Carrie’s exactly right. As we slowly emerge from the nadir of crime and death we’ve endured for years, it only becomes more apparent how criminally negligent our leaders have been. Carrie’s new mayor hit the nail on the head when he said “It’s time to factor accountability into the homelessness crisis.”
Accountability: a lovely word that means so much.

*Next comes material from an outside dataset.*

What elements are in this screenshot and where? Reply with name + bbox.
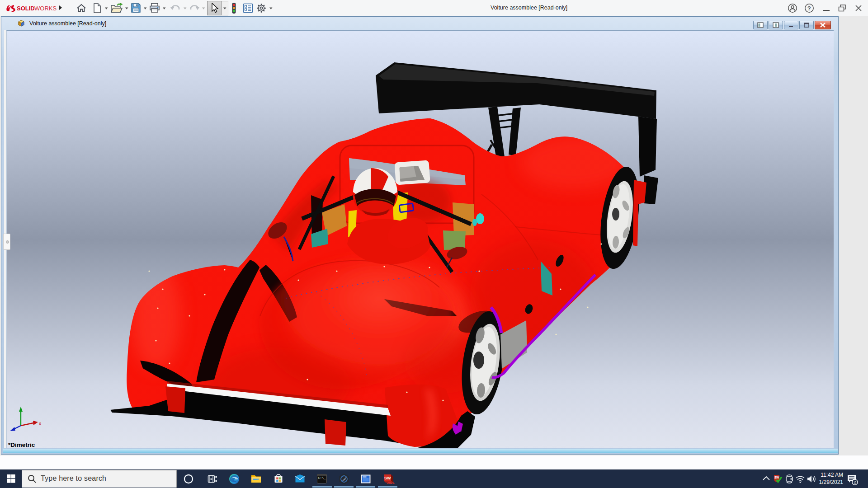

A hero of the Left, Mahatma Gandhi, noted, “It is wrong and immoral to seek to escape the consequences of one’s acts.” As a Hindu, Gandhi knew that the immortal law of karma prevents people from escaping the consequences of their acts in the long term. But they may fool themselves into thinking they can escape those consequences in the short term. From my observations, what the mayor meant was that many if not most homeless people find themselves in that situation due to their own stubbornness and bad decisions. Progressives love to blame the rest of us for homelessness, but that’s why Americans overwhelmingly turned against the Democratic Party on Nov. 5. They know that we’re not responsible for homelessness, or for poverty, or for crime. They look at the vagabonds and scoundrels they see in the streets, and they know they’re witnessing the worst of the worst: human failures who have decided not to play by the rules the rest of us respect, and who are thus suffering the consequences of their anti-social behavior.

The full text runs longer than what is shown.